В общих чертах русская интеллигенция может быть определена решительной безнадежностью Адорно, утверждавшим после геноцида второй мировой: «Интеллигентность - нравственная категория». Но все же (а может, и прежде всего) она определяется следующим парадоксом: по определению, она противится всякому определению, и это ее свойство - основа ее бытия. Возьмем за точку отсчета ее упорное нежелание быть заключенной в жесткие рамки социологических категорий - хотя бы уже потому, что в данном случае она рассматривалась бы как стабильное явление. Иначе говоря, является ли интеллигенция как феномен, появившийся исторически сравнительно недавно, чем-то раз и навсегда данным?

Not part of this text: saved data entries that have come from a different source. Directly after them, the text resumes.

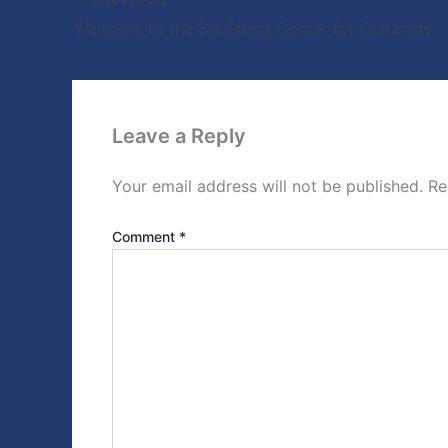
Welcome to the Six String Corner for Guitarists
Leave a Reply
Your email address will not be published.
Re
Comment
*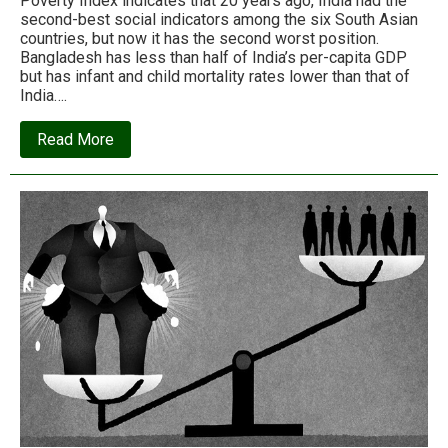
Poverty Index indicates that 20 years ago, India had the
second-best social indicators among the six South Asian
countries, but now it has the second worst position.
Bangladesh has less than half of India’s per-capita GDP
but has infant and child mortality rates lower than that of
India….
about
Read More
What
has
neoliberal
capitalism
ever
done
for
India?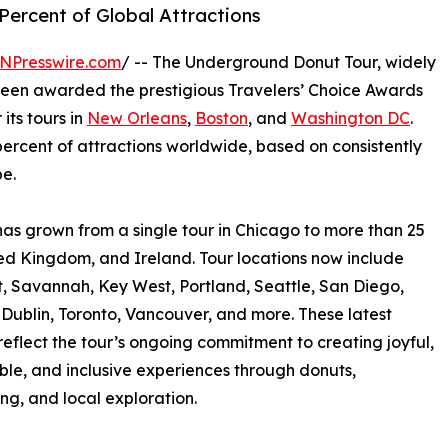
ercent of Global Attractions
NPresswire.com
/ -- The Underground Donut Tour, widely
been awarded the prestigious Travelers’ Choice Awards
its tours in
New Orleans
,
Boston
, and
Washington DC
.
percent of attractions worldwide, based on consistently
e.
as grown from a single tour in Chicago to more than 25
ted Kingdom, and Ireland. Tour locations now include
t, Savannah, Key West, Portland, Seattle, San Diego,
Dublin, Toronto, Vancouver, and more. These latest
eflect the tour’s ongoing commitment to creating joyful,
e, and inclusive experiences through donuts,
ing, and local exploration.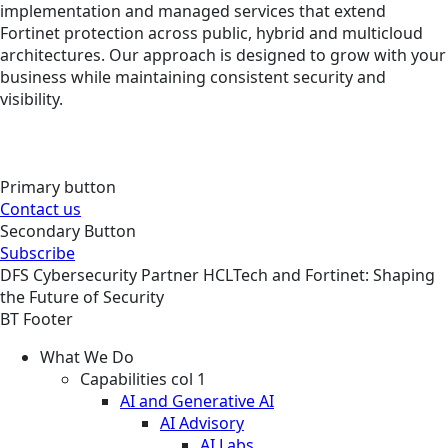
implementation and managed services that extend
Fortinet protection across public, hybrid and multicloud
architectures. Our approach is designed to grow with your
business while maintaining consistent security and
visibility.
Primary button
Contact us
Secondary Button
Subscribe
DFS
Cybersecurity
Partner
HCLTech and Fortinet: Shaping
the Future of Security
BT Footer
What We Do
Capabilities col 1
AI and Generative AI
AI Advisory
AI Labs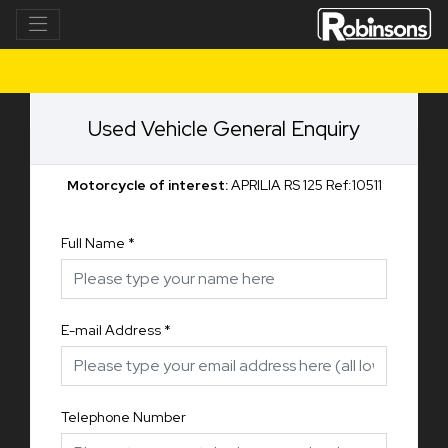
Used Vehicle General Enquiry
Motorcycle of interest:
APRILIA RS 125 Ref:10511
Full Name
*
E-mail Address
*
Telephone Number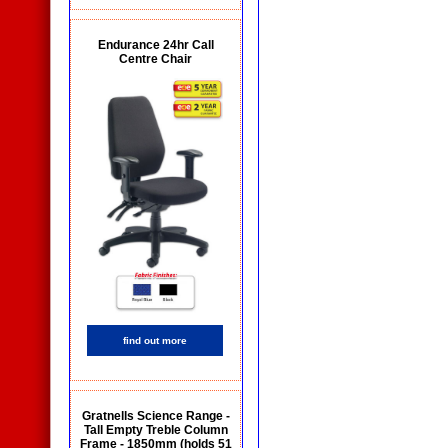
Endurance 24hr Call
Centre Chair
find out more
Gratnells Science Range -
Tall Empty Treble Column
Frame - 1850mm (holds 51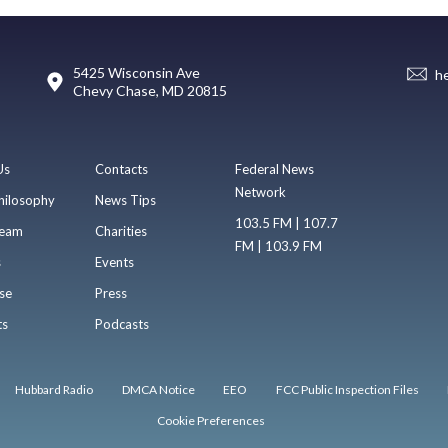
5425 Wisconsin Ave
h
Chevy Chase, MD 20815
Us
Contacts
Federal News
Network
hilosophy
News Tips
103.5 FM | 107.7
eam
Charities
FM | 103.9 FM
s
Events
se
Press
ts
Podcasts
Hubbard Radio
DMCA Notice
EEO
FCC Public Inspection Files
Cookie Preferences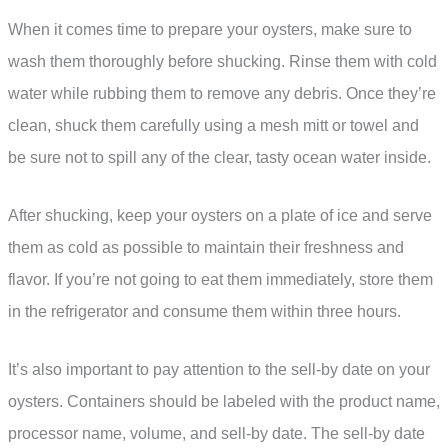
When it comes time to prepare your oysters, make sure to
wash them thoroughly before shucking. Rinse them with cold
water while rubbing them to remove any debris. Once they’re
clean, shuck them carefully using a mesh mitt or towel and
be sure not to spill any of the clear, tasty ocean water inside.
After shucking, keep your oysters on a plate of ice and serve
them as cold as possible to maintain their freshness and
flavor. If you’re not going to eat them immediately, store them
in the refrigerator and consume them within three hours.
It’s also important to pay attention to the sell-by date on your
oysters. Containers should be labeled with the product name,
processor name, volume, and sell-by date. The sell-by date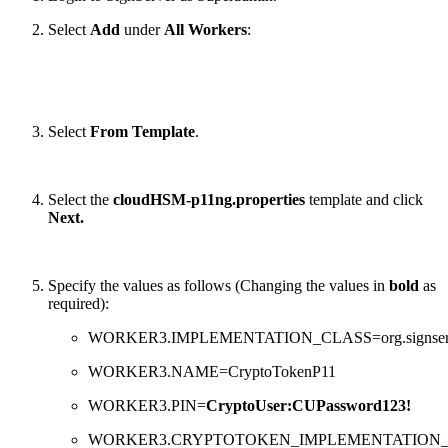
Select
Add
under
All Workers
:
Select
From Template
.
Select the
cloudHSM-p11ng.properties
template and click
Next.
Specify the values as follows (Changing the values in
bold
as
required):
WORKER3.IMPLEMENTATION_CLASS=org.signserver.s
WORKER3.NAME=CryptoTokenP11
WORKER3.PIN=
CryptoUser:CUPassword123!
WORKER3.CRYPTOTOKEN_IMPLEMENTATION_CLASS=o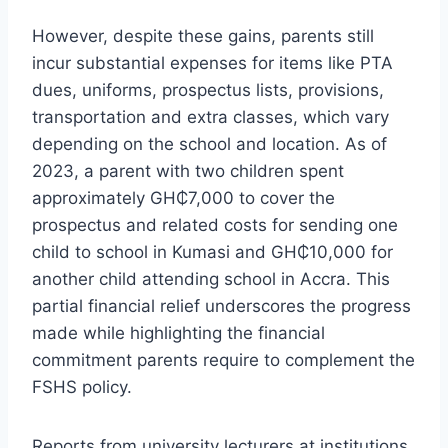
However, despite these gains, parents still
incur substantial expenses for items like PTA
dues, uniforms, prospectus lists, provisions,
transportation and extra classes, which vary
depending on the school and location. As of
2023, a parent with two children spent
approximately GH₵7,000 to cover the
prospectus and related costs for sending one
child to school in Kumasi and GH₵10,000 for
another child attending school in Accra. This
partial financial relief underscores the progress
made while highlighting the financial
commitment parents require to complement the
FSHS policy.
Reports from university lecturers at institutions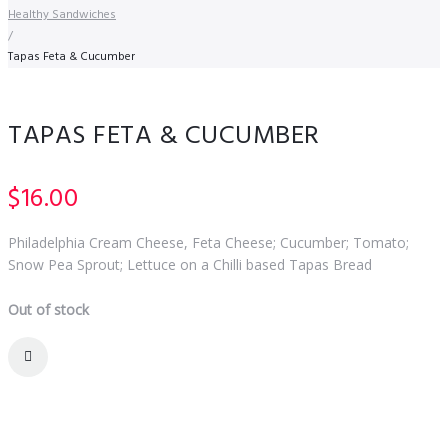
Healthy Sandwiches
/
Tapas Feta & Cucumber
TAPAS FETA & CUCUMBER
$
16.00
Philadelphia Cream Cheese, Feta Cheese; Cucumber; Tomato;
Snow Pea Sprout; Lettuce on a Chilli based Tapas Bread
Out of stock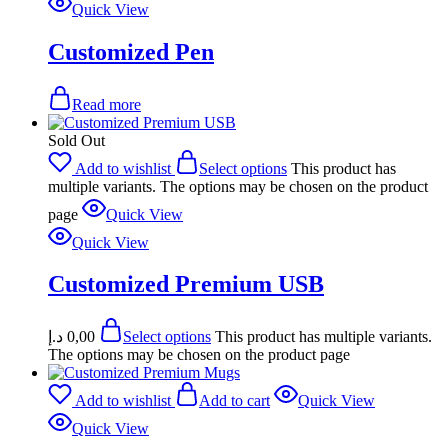
Quick View
Customized Pen
Read more
Sold Out
Add to wishlist
Select options
This product has
multiple variants. The options may be chosen on the product
page
Quick View
Quick View
Customized Premium USB
د.إ
0,00
Select options
This product has multiple variants.
The options may be chosen on the product page
Add to wishlist
Add to cart
Quick View
Quick View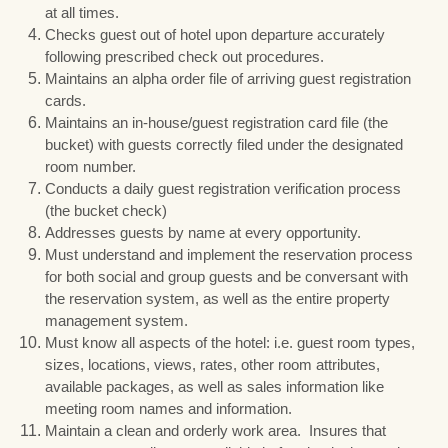
at all times.
Checks guest out of hotel upon departure accurately
following prescribed check out procedures.
Maintains an alpha order file of arriving guest registration
cards.
Maintains an in-house/guest registration card file (the
bucket) with guests correctly filed under the designated
room number.
Conducts a daily guest registration verification process
(the bucket check)
Addresses guests by name at every opportunity.
Must understand and implement the reservation process
for both social and group guests and be conversant with
the reservation system, as well as the entire property
management system.
Must know all aspects of the hotel: i.e. guest room types,
sizes, locations, views, rates, other room attributes,
available packages, as well as sales information like
meeting room names and information.
Maintain a clean and orderly work area. Insures that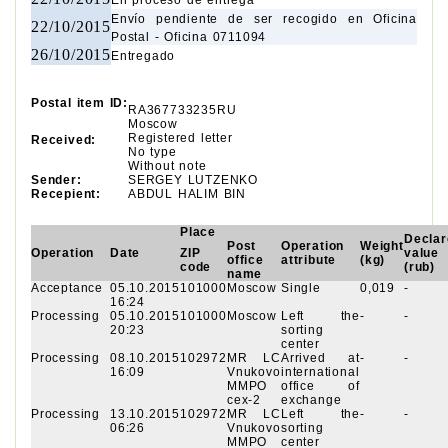
En proceso de entrega
Envío pendiente de ser recogido en Oficina
22/10/2015
Postal - Oficina 0711094
26/10/2015
Entregado
Postal item ID:
RA367733235RU
Moscow
Registered letter
Received:
No type
Without note
Sender:
SERGEY LUTZENKO
Recepient:
ABDUL HALIM BIN
Place
Declar
Post
Operation
Weight
Operation
Date
ZIP
value
office
attribute
(kg)
code
(rub)
name
Acceptance
05.10.2015
101000
Moscow
Single
0,019
-
16:24
Processing
05.10.2015
101000
Moscow
Left the
-
-
20:23
sorting
center
Processing
08.10.2015
102972
MR LC
Arrived at
-
-
16:09
Vnukovo
international
MMPO
office of
cex-2
exchange
Processing
13.10.2015
102972
MR LC
Left the
-
-
06:26
Vnukovo
sorting
MMPO
center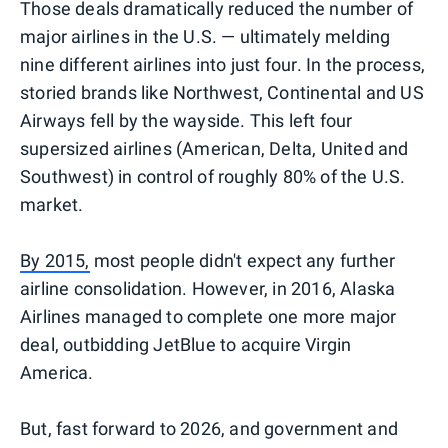
Those deals dramatically reduced the number of
major airlines in the U.S. — ultimately melding
nine different airlines into just four. In the process,
storied brands like Northwest, Continental and US
Airways fell by the wayside. This left four
supersized airlines (American, Delta, United and
Southwest) in control of roughly 80% of the U.S.
market.
By 2015,
most people didn't expect any further
airline consolidation. However, in 2016, Alaska
Airlines managed to complete one more major
deal, outbidding JetBlue to acquire Virgin
America.
But, fast forward to 2026, and government and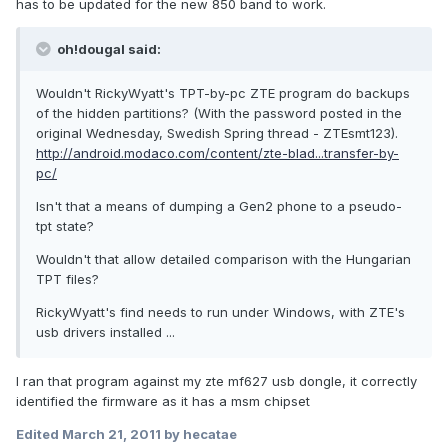
has to be updated for the new 850 band to work.
oh!dougal said:
Wouldn't RickyWyatt's TPT-by-pc ZTE program do backups
of the hidden partitions? (With the password posted in the
original Wednesday, Swedish Spring thread - ZTEsmt123).
http://android.modaco.com/content/zte-blad...transfer-by-
pc/
Isn't that a means of dumping a Gen2 phone to a pseudo-
tpt state?
Wouldn't that allow detailed comparison with the Hungarian
TPT files?
RickyWyatt's find needs to run under Windows, with ZTE's
usb drivers installed ...
I ran that program against my zte mf627 usb dongle, it correctly
identified the firmware as it has a msm chipset
Edited
March 21, 2011
by hecatae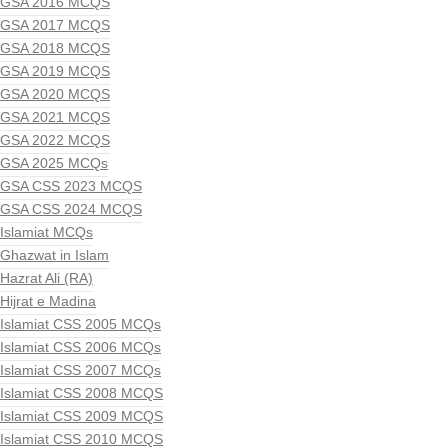
GSA 2016 MCQS
GSA 2017 MCQS
GSA 2018 MCQS
GSA 2019 MCQS
GSA 2020 MCQS
GSA 2021 MCQS
GSA 2022 MCQS
GSA 2025 MCQs
GSA CSS 2023 MCQS
GSA CSS 2024 MCQS
Islamiat MCQs
Ghazwat in Islam
Hazrat Ali (RA)
Hijrat e Madina
Islamiat CSS 2005 MCQs
Islamiat CSS 2006 MCQs
Islamiat CSS 2007 MCQs
Islamiat CSS 2008 MCQS
Islamiat CSS 2009 MCQS
Islamiat CSS 2010 MCQS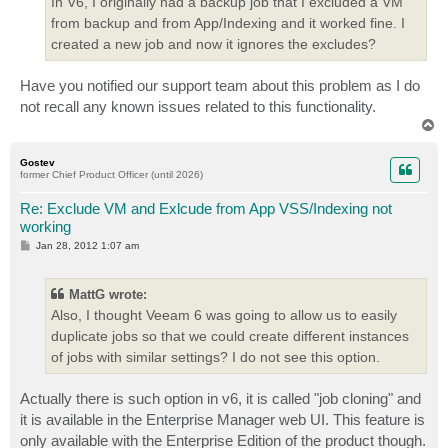
In V6, I originally had a backup job that I excluded a VM
from backup and from App/Indexing and it worked fine. I
created a new job and now it ignores the excludes?
Have you notified our support team about this problem as I do
not recall any known issues related to this functionality.
T
o
p
Gostev
former Chief Product Officer (until 2026)
Re: Exclude VM and Exlcude from App VSS/Indexing not
working
P
Jan 28, 2012 1:07 am
o
s
t
MattG wrote:
Also, I thought Veeam 6 was going to allow us to easily
duplicate jobs so that we could create different instances
of jobs with similar settings? I do not see this option.
Actually there is such option in v6, it is called "job cloning" and
it is available in the Enterprise Manager web UI. This feature is
only available with the Enterprise Edition of the product though.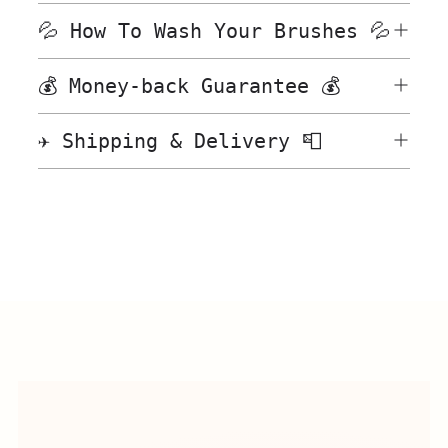
💦 How To Wash Your Brushes 💦
💰 Money-back Guarantee 💰
✈️ Shipping & Delivery 📮
Adding
product
to
your
cart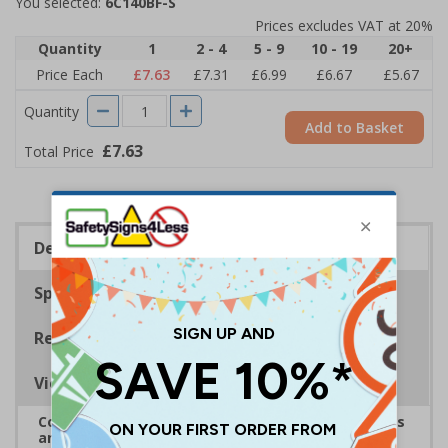
You selected:
6C140BF-S
Prices excludes VAT at 20%
Quantity
1
2 - 4
5 - 9
10 - 19
20+
Price Each
£7.63
£7.31
£6.99
£6.67
£5.67
Quantity
Add to Basket
£7.63
Total Price
Description
Specifications
Regulations
Viewing Distances
Complies with the Health and Safety (Safety Signs
and Signals) Regulations 1996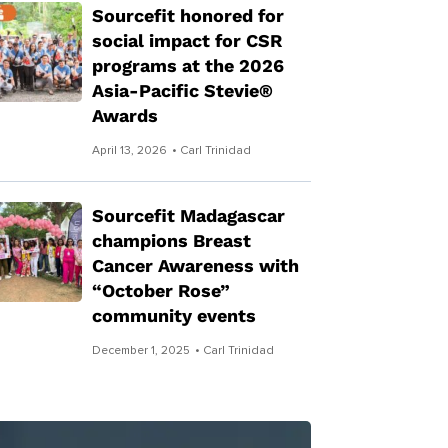
Sourcefit honored for
social impact for CSR
programs at the 2026
Asia-Pacific Stevie®
Awards
April 13, 2026
• Carl Trinidad
Sourcefit Madagascar
champions Breast
Cancer Awareness with
“October Rose”
community events
December 1, 2025
• Carl Trinidad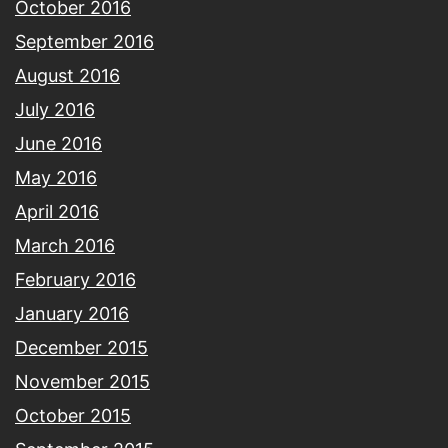
October 2016
September 2016
August 2016
July 2016
June 2016
May 2016
April 2016
March 2016
February 2016
January 2016
December 2015
November 2015
October 2015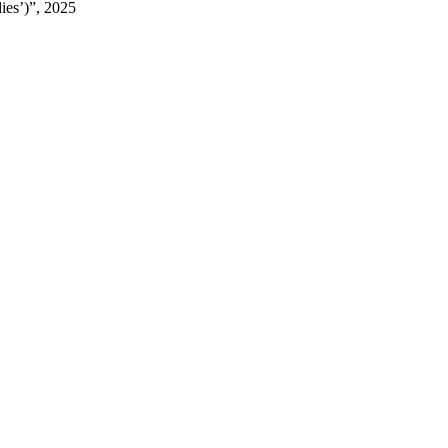
ies’)”, 2025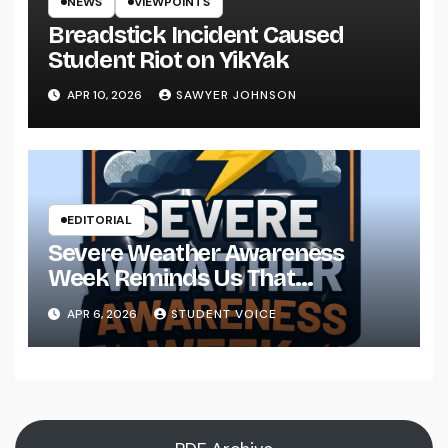
NEWS
VIEWPOINTS
Breadstick Incident Caused
Student Riot on YikYak
APR 10, 2026
SAWYER JOHNSON
EDITORIAL
Severe Weather Awareness
Week Reminds Us That
Preparedness Is a Community
APR 6, 2026
STUDENT VOICE
Effort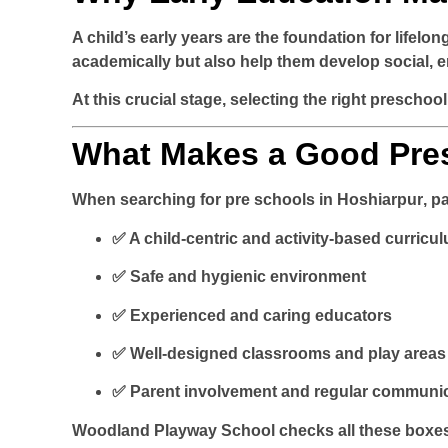
A child’s early years are the foundation for lifelo
academically but also help them develop social, em
At this crucial stage, selecting the right preschool 
What Makes a Good Pres
When searching for
pre schools in Hoshiarpur
, p
✅ A child-centric and activity-based curricu
✅ Safe and hygienic environment
✅ Experienced and caring educators
✅ Well-designed classrooms and play areas
✅ Parent involvement and regular communi
Woodland Playway School checks all these boxe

«По уровню бескультурья и лени мы живем почти во времена Меровингов. Надо поистине обладать охотничьим чутьем, чтобы выискивать интеллигентов (…)». Горькая ирония, выразившаяся на страницах популярного французского еженедельника, проводившего недавно анкетирование, могла бы показаться почти банальной, не будь в ней привкуса отчаяния. «Пустота», «отсутствие», «отступление», «деградация», «опустошенность», «все в прошлом» - даже частота употребления подобного лексикона характерна (заметим попутно, что термин «кризис» в нем отсутствует). Анкетирование было чисто журналистским, но оно не утрачивает от этого своей значимости, давая пищу для размышлений. Особенно примечательны результаты опроса об «интеллектуальной власти во Франции», согласно которым пальма первенства отдается Бернару Пиво, ведущему популярной литературной телепрограммы, и Клоду Леви-Стросу. Современность и груз истории, посредничество и творчество уживаются друг с другом, смешиваются и, кажется, со временем превращают в повседневность явления самого разного порядка: понятия «информационного взрыва» и «информационного выбора»; движение к новому подъему недооценивавшихся прежде радио, прессы, ТВ, родившееся в недрах университетского кризиса 70-х годов; наконец, тот факт, отмеченный Пьером Нора, что неологизм «интеллектуал» возник во Франции одновременно с понятием «событие». Если вдуматься, то и сам главный вопрос анкеты: «Кому принадлежит интеллектуальная власть?» - не менее красноречив, чем ответы на него. То же чувствуется и в горько-сладком комментарии одного из победителей опроса К. Леви-Строса, который будто бы не принимает как результаты анкеты, так и самую действительность: «…я принадлежу к прошлому веку… и если мое имя повторяется чаще других, то только потому, что я мешаю меньше других».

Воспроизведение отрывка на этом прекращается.